In the proposed LSTM-based MAAC network, the main and target actor parameters are updated as follows:

$$\begin{array}{c}\hfill {\theta }^{\prime }=(1-\tau ){\theta }^{\prime }+\tau \theta ,\hspace{1em}{\varphi }^{\prime }=(1-\tau ){\varphi }^{\prime }+\tau \varphi ,\end{array}$$

(19)

where $\tau$ is the soft update parameter; $\theta$ and $\varphi$ represent the current parameters of the actor and critic networks, respectively; and ${\theta }^{\prime }$ and ${\varphi }^{\prime }$ are the parameters of the corresponding target network. This strategy gradually blends new parameters into the target networks, ensuring consistent representation and more stable training. The critic optimizer is responsible for updating the parameters of the critic network by minimizing the MSE between the current Q-values and the target Q-values. That is, it performs gradient descent on the critic loss so that the critic network can accurately estimate the value of state–action pairs. On the other hand, the actor optimizer updates the parameters of each agent’s actor network by minimizing the negative Q-value output expected by the critic network. This effectively maximizes the estimated Q-value for the actions chosen by the actor, guiding each agent to select actions that are expected to yield higher rewards. Hence, while the critic optimizer focuses on learning accurate value estimates, the actor optimizer enhances the policy by driving action selection toward those that maximize future rewards.

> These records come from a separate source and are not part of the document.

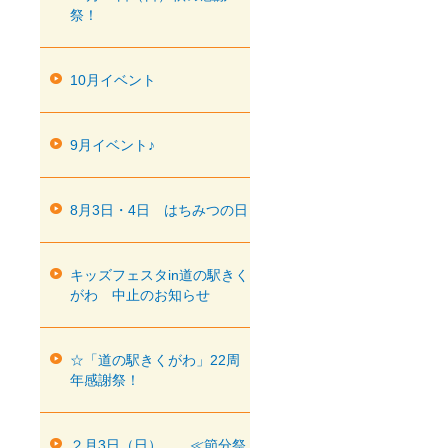
祭！
10月イベント
9月イベント♪
8月3日・4日 はちみつの日
キッズフェスタin道の駅きく
がわ 中止のお知らせ
☆「道の駅きくがわ」22周
年感謝祭！
２月3日（日） ≪節分祭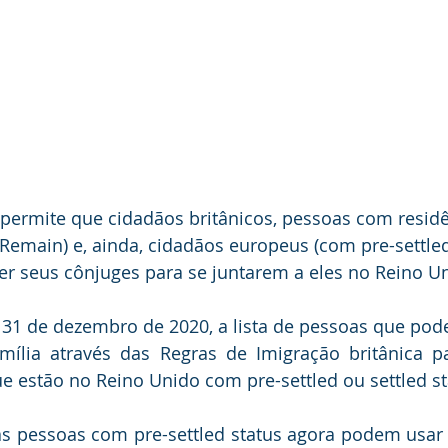
permite que cidadãos britânicos, pessoas com residên
o Remain) e, ainda, cidadãos europeus (com pre-settled
er seus cônjuges para se juntarem a eles no Reino U
31 de dezembro de 2020, a lista de pessoas que pode
lia através das Regras de Imigração britânica pas
 estão no Reino Unido com pre-settled ou settled st
as pessoas com pre-settled status agora podem usar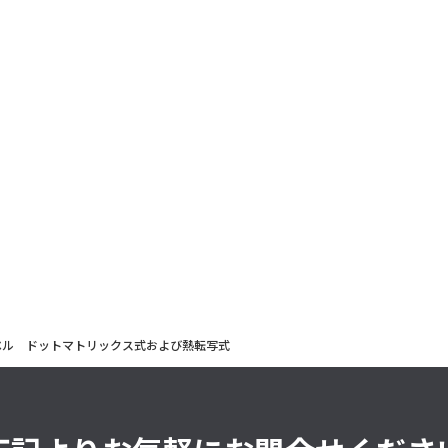
ラベル ドットマトリックス式および熱転写式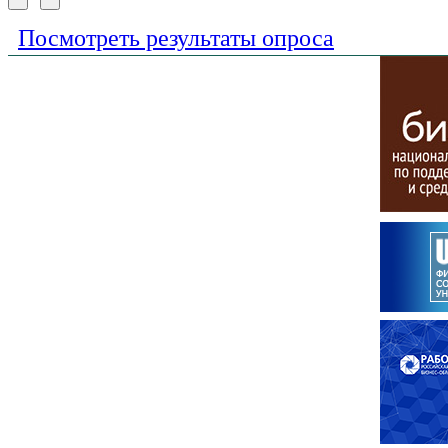
Посмотреть результаты опроса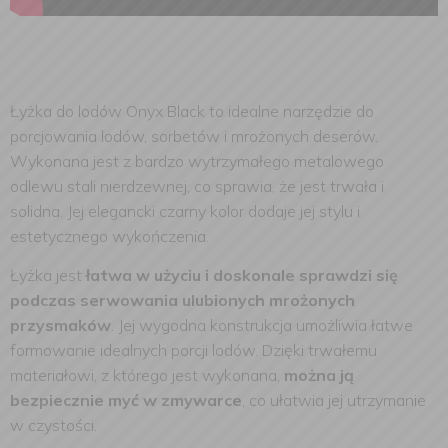
Łyżka do lodów Onyx Black to idealne narzędzie do
porcjowania lodów, sorbetów i mrożonych deserów.
Wykonana jest z bardzo wytrzymałego metalowego
odlewu stali nierdzewnej, co sprawia, że jest trwała i
solidna. Jej elegancki czarny kolor dodaje jej stylu i
estetycznego wykończenia.
Łyżka jest
łatwa w użyciu i doskonale sprawdzi się
podczas serwowania ulubionych mrożonych
przysmaków
. Jej wygodna konstrukcja umożliwia łatwe
formowanie idealnych porcji lodów. Dzięki trwałemu
materiałowi, z którego jest wykonana,
można ją
bezpiecznie myć w zmywarce
, co ułatwia jej utrzymanie
w czystości.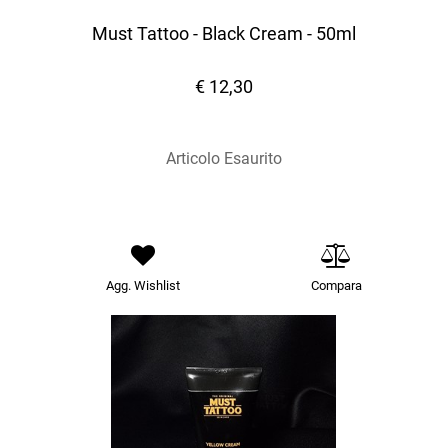
Must Tattoo - Black Cream - 50ml
€ 12,30
Articolo Esaurito
Agg. Wishlist
Compara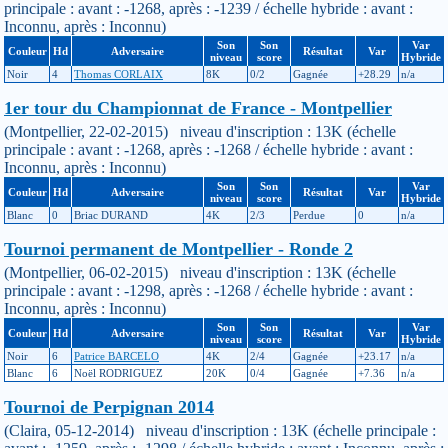
principale : avant : -1268, après : -1239 / échelle hybride : avant :
Inconnu, après : Inconnu)
Son
Son
Var
Couleur
Hd
Adversaire
Résultat
Var
niveau
score
Hybride
Noir
4
Thomas CORLAIX
8K
0/2
Gagnée
+28.29
n/a
1er tour du Championnat de France - Montpellier
(Montpellier, 22-02-2015) niveau d'inscription : 13K (échelle
principale : avant : -1268, après : -1268 / échelle hybride : avant :
Inconnu, après : Inconnu)
Son
Son
Var
Couleur
Hd
Adversaire
Résultat
Var
niveau
score
Hybride
Blanc
0
Briac DURAND
4K
2/3
Perdue
0
n/a
Tournoi permanent de Montpellier - Ronde 2
(Montpellier, 06-02-2015) niveau d'inscription : 13K (échelle
principale : avant : -1298, après : -1268 / échelle hybride : avant :
Inconnu, après : Inconnu)
Son
Son
Var
Couleur
Hd
Adversaire
Résultat
Var
niveau
score
Hybride
Noir
6
Patrice BARCELO
4K
2/4
Gagnée
+23.17
n/a
Blanc
6
Noël RODRIGUEZ
20K
0/4
Gagnée
+7.36
n/a
Tournoi de Perpignan 2014
(Claira, 05-12-2014) niveau d'inscription : 13K (échelle principale :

The total number of parameters for the actor network is calculated by summing the contributions from each component. In particular, let I denote the input dimension, H denote the hidden dimension, and A denote the output dimension. The encoder projects the input dimension I into the hidden dimension H using fully connected layers with biases. The LSTM has four gates: input, forget, output, and candidate cell. Each gate requires parameters for both the input dimension I and the hidden dimension H. In an LSTM, these gates collectively account for $8H^2+8H$. The decoder then maps the hidden dimension H to the output dimension A. The actor network parameter count can then be expressed as follows:

$$\begin{array}{c}\hfill N_{\mathrm{Actor}}=\underset{\mathrm{Encoder}}{\left(\underbrace{H\times I+H}\right)} + \underset{\mathrm{LSTM}}{\left(\underbrace{8H^2+8H}\right)} + \underset{\mathrm{Decoder}}{\left(\underbrace{H\times A+A}\right)} + \underset{\mathrm{LayerNorm}}{\left(\underbrace{2H}\right)}.\end{array}$$

(20)

Similarly, for a critic network that receives connected inputs of states and actions, which have the dimension of $(I+A)$, the total number of parameters can be expressed as follows:

$$\begin{array}{c}\hfill N_{\mathrm{Critic}}=\underset{\mathrm{Encoder}}{\left(\underbrace{H\times (I+A)+H}\right)} + \underset{\mathrm{LSTM}}{\left(\underbrace{8H^2+8H}\right)} + \underset{\mathrm{Decoder}}{\left(\underbrace{H\times A+A}\right)} + \underset{\mathrm{LayerNorm}}{\left(\underbrace{2H}\right)}.\end{array}$$

(21)

The number of parameters of actor and critic networks in (20) and (21) quantify the model complexity and the computational requirements for training the networks. The procedure of the proposed scheme is summarized in Algorithm 1. The training of the proposed network begins by initializing the parameters for the actor and centralized critic networks, along with their corresponding target networks (lines 1–2). An empty replay buffer D is created to store state, action, and reward tuples (line 3). The main training loop proceeds over a specified number of episodes and time steps (lines 4–6). At each time step t, each agent observes local state $s_k^t$ and selects an action $a_k^t$ based on the policy of its actor network (lines 7–11). These actions are then executed jointly in the environment, which returns the next states and corresponding rewards ($r_1^t,\dots ,r_K^t$) for all agents (lines 12). The resulting experience tuples (${\mathbf{s}}^t,{\mathbf{a}}^t,{\mathbf{r}}^t,{\mathbf{s}}^{t+1}$) are stored in the replay buffer (line 13). A mini-batch of data is randomly sampled from D (lines 15–16) and used to update the critic network by computing target Q-values and minimizing a loss function (lines 18–22). The actor network of each agent is then updated by maximizing the Q-value output of the critic with respect to its local actions. Finally, the parameters of the main (online) networks are softly updated to the target networks using a soft update parameter $\tau$ (lines 23–34), ensuring training stability by gradually reflecting the newly learned parameters in the target networks.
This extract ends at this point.